Jay-Z elaborated on his complex stance towards hustlers in response to West's questions regarding how hustling might be related to resisting oppressive power structures:

"I think the hustler and the freedom fighter are similar in, you know, it’s this anti-countercultural movement. One is about freedom and about having things and about improving your position, and then at some point it gets lost in that translation, and it becomes about greed, and it becomes about adrenaline and it becomes about the excitement—the excitement of getting away with something that you’re not supposed to—I mean, if we’re being honest about it, you know, at some point the excitement of getting away with it, the excitement of driving fancy cars and things. And you know, that level, so the difference to me between a hustler and a freedom fighter is a level of maturity."

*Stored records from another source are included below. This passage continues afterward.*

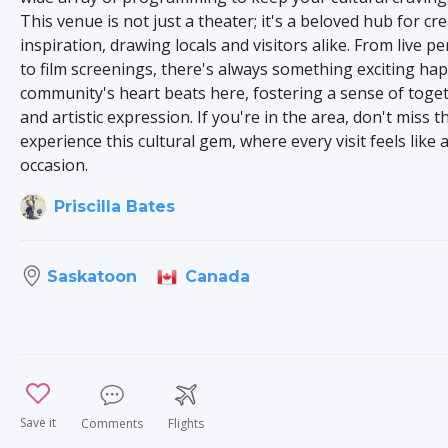
This venue is not just a theater; it's a beloved hub for cre
inspiration, drawing locals and visitors alike. From live 
to film screenings, there's always something exciting ha
community's heart beats here, fostering a sense of toge
and artistic expression. If you're in the area, don't miss 
experience this cultural gem, where every visit feels like a
occasion.
Priscilla Bates
Canada
Saskatoon
Save it
Comments
Flights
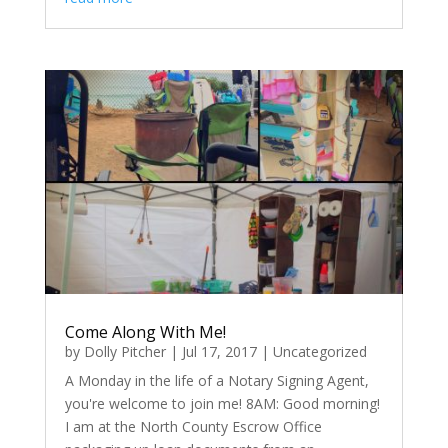
Come Along With Me!
by
Dolly Pitcher
|
Jul 17, 2017
|
Uncategorized
A Monday in the life of a Notary Signing Agent,
you're welcome to join me! 8AM: Good morning!
I am at the North County Escrow Office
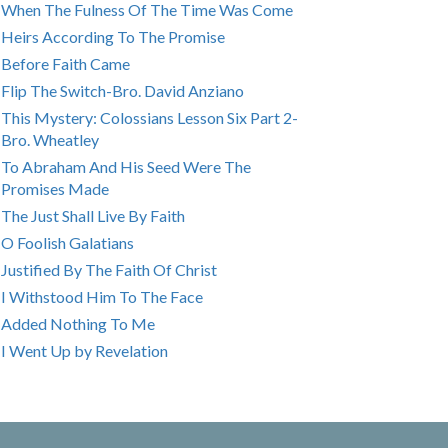
When The Fulness Of The Time Was Come
Heirs According To The Promise
Before Faith Came
Flip The Switch-Bro. David Anziano
This Mystery: Colossians Lesson Six Part 2-
Bro. Wheatley
To Abraham And His Seed Were The
Promises Made
The Just Shall Live By Faith
O Foolish Galatians
Justified By The Faith Of Christ
I Withstood Him To The Face
Added Nothing To Me
I Went Up by Revelation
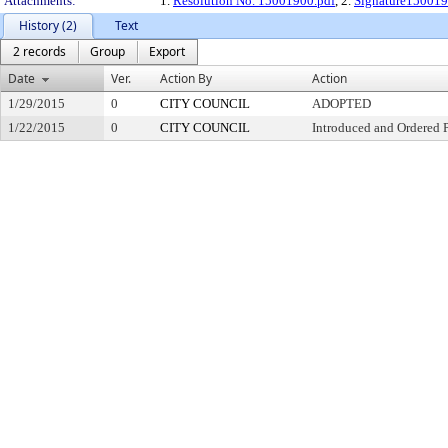
Attachments:
1.
Resolution No. 15001900.pdf
, 2.
Signature150019
History (2)
Text
2 records
Group
Export
Date
Ver.
Action By
Action
1/29/2015
0
CITY COUNCIL
ADOPTED
1/22/2015
0
CITY COUNCIL
Introduced and Ordered 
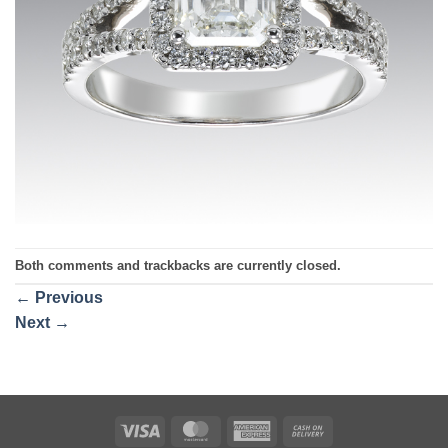
Both comments and trackbacks are currently closed.
←
Previous
Next
→
Visa
MasterCard
American
Cash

Jay Z, Paul Holdengraber, Cornel West

Maturity became a theme of the conversation, and discussing his personal growth, Mr. Carter told the story of meeting his father, who left the family when his son was around eleven or twelve. The experience, he said, is one he wishes he could bestow on all children estranged from their parents:

"As a gift I would love for our generation and all the people that grew up without their parents, whether you knew them early on or not is to have that conversation so you could let that sort of anger go, because that’s the sort of anger that keeps you from love, right, it makes you put up walls and you don’t let people get close to you, because you don’t ever want to feel that feeling of abandonment or that feeling of hurt again... You know, growing up I just thought that he decided one day that he was tired of everything and walked out, and I didn’t know the emotional circumstances behind what happened. So what happened when I was about eleven was his younger brother, whose name was Ray had got stabbed up in Sumner Projects, which is about fifteen minutes away from where we lived, and he died, and my father would go out at nights and look for the guy who killed him, and my mother would say, 'man, you have a family here, how can you go out and risk, you know, these sort of, you know, risk your family—your family is here,' and he’s like, 'no, that’s my brother,' so that dynamic of 'my blood brother versus my family,' you know, which should have been one thing, but it was like a pull to him and then he really got depressed and started drinking and doing drugs and this and that, and then he just wasn’t the same person who had been there for the first ten years of my life, and who had married my mom at a time when it wasn’t popular, you know, and who was raising, you know, the four of us as a man, you know, something happened to him, So without that context, just him leaving, I had this anger, you know,but when I slowly got to know why I could understand a bit of what happened to him. He was sick, he wasn’t who he used to be, he had changed as a person, he had been scarred, and he built up this wall that he couldn’t get over, and then, you know, drugs made him go further away from his true self."